К тому же я чувствовала, что жертва моя особенно ценна именно теперь, ибо отношение моего мужа – это великий дар судьбы, добровольный и сознательный отказ от которого может дать заряд огромной духовной силы. И зачем же я буду наваливать на мужа свой страшный груз? Сейчас он готов взвалить его на себя, но в будущем этот груз придавит его совсем.
Он – живой человек, а во мне жизнь убита. В дальнейшем это приведет к охлаждению, быть может, к полному духовному отчуждению.
И я приняла твердое и жестокое решение уехать из этого дома навсегда.
Напрасны и тщетны были уговоры, мольбы, заклинания мужа и его родных. Муж умолял меня отложить решение этого вопроса хотя бы на шесть месяцев. Он был глубоко уверен, что в результате страшного потрясения я нахожусь в состоянии временного помешательства, и со временем это пройдет. Он возил меня по тем местам, где мы гуляли вдвоем или вместе с Герцлем летом 1937 года. Он лелеял надежду, что знакомые места воскресят во мне былые ощущения.
Напрасно свекровь моя, умудренная тяжелым прошлым и большим жизненным опытом, часами сидя возле моей кровати, уговаривала меня жить, "как живут люди в жизни, а не в книжках".
Напрасно чуткая и глубокая Ирина, обнимая меня и тихо рыдая, просила не покидать их дом.
Напрасно приехавший в те дни с Севера старший брат мужа Зиновий и жена его Тамара старались удержать меня от "безумства", каким они считали мое намерение.
Судьба, преследовавшая меня с той поры, как я покинула родительский дом, позаботилась обо всем сама.
В середине марта моего мужа, как специалиста-строителя, мобилизовали и отправили на северную границу.
В отсутствии мужа мне было легче осуществить свое намерение. При нем у меня, возможно, не хватило бы на это душевных сил.
Я ушла от благополучия, от обеспеченности. И покинула навсегда теплый дом моего мужа.
…Весть о том, что я оставила мужа и переехала в Москву, была встречена в нашем доме в Тбилиси как очередной удар.
Потрясенный Хаим немедленно прилетел в Москву. Взволнованный, воинственно настроенный, он был готов броситься в решительную битву для защиты интересов сестры. Но сразу после завтрака Меер взял его за руку и молча увел из дому.

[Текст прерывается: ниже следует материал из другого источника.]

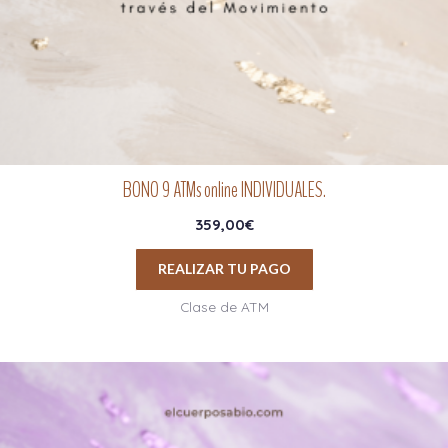
BONO 9 ATMs online INDIVIDUALES.
359,00
€
REALIZAR TU PAGO
Clase de ATM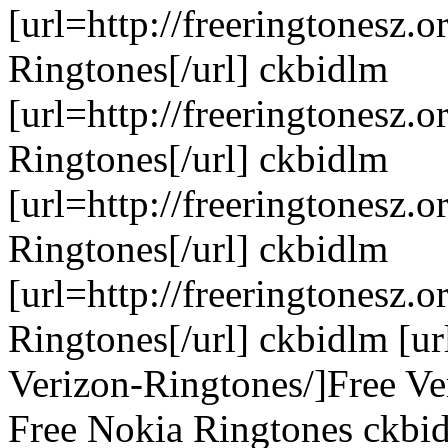
[url=http://freeringtonesz.
Ringtones[/url] ckbidlm
[url=http://freeringtonesz.
Ringtones[/url] ckbidlm
[url=http://freeringtonesz.
Ringtones[/url] ckbidlm
[url=http://freeringtonesz.
Ringtones[/url] ckbidlm [ur
Verizon-Ringtones/]Free Ve
Free Nokia Ringtones ckbi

Вернулись они поздно. Я не знаю, о чем они разговаривали, но Хаим был уже неузнаваемым. Он притих и казался очень печальным. На следующий день он уехал.
Ни в тот раз, ни впоследствии ни Хаим, ни другие родные никогда не спрашивали о причинах моего поступка. Но мне всегда казалось, что они хорошо понимали цену той жертвы, на которую обрекла меня трагедия нашей семьи.
Просто и деловито сказал мне при встрече Брауде: – Я знал, что у тебя кончится так! Ты уже нигде и никогда не будешь счастлива. Подавай немедленно документы в московскую коллегию адвокатов.
…С моей ленинградской пропиской мне легко и быстро удалось прописаться в Москве. Даже в самом центре. Я сняла комнату на улице Кирова у одной старой большевички – персональной пенсионерки. Муж ее был убит во время гражданской войны, и она жила одна в двух комнатах на скудной пенсии. Живя в двух шагах от Кремля, она была очень далека от жизни. Она охотно и много рассказывала о времени, когда вместе с мужем боролась против "врагов революции". Но настоящее, которого она никак не могла увязать со своими идеалами, наводило на нее неописуемый страх, и всяких разговоров о текущей жизни она избегала. Она очень нуждалась, но была исключительно осторожна в выборе квартирантки. Меер произвел на нее впечатление "серьезного и порядочного" парня, и она поверила ему, что я не буду устраивать веселые вечеринки с попойками.
…Процедура приема в Московскую коллегию адвокатов могла занять несколько месяцев. Поэтому было необходимо найти какую-нибудь временную работу.
Друзья-юристы и тут пришли мне на помощь. Благодаря им я устроилась юрисконсультом в системе "Мос-горстройсоюза". Это была мощная, широко разветвленная хозяйственно-строительная организация. Зарплата там была невелика, хотя в московских условиях все же давала какой-то прожиточный минимум.
Но ведь мне необходимо было отправить маму в ссылку к отцу и обеспечить их обоих там. Другими словами – спасти их от голодной смерти. Я не могла рассчитывать на помощь Меера и Хаима, которые с невероятным трудом обеспечивали прожиточный минимум своим семьям.
Даже впоследствии я не могла понять, почему в те дни в Москве я так лихорадочно бросилась заготавливать продукты к отъезду мамы в Сибирь.
Весной 1941 года Москва жила кипучей, веселой жизнью. Ничто решительно не наводило на мысль о возможности войны.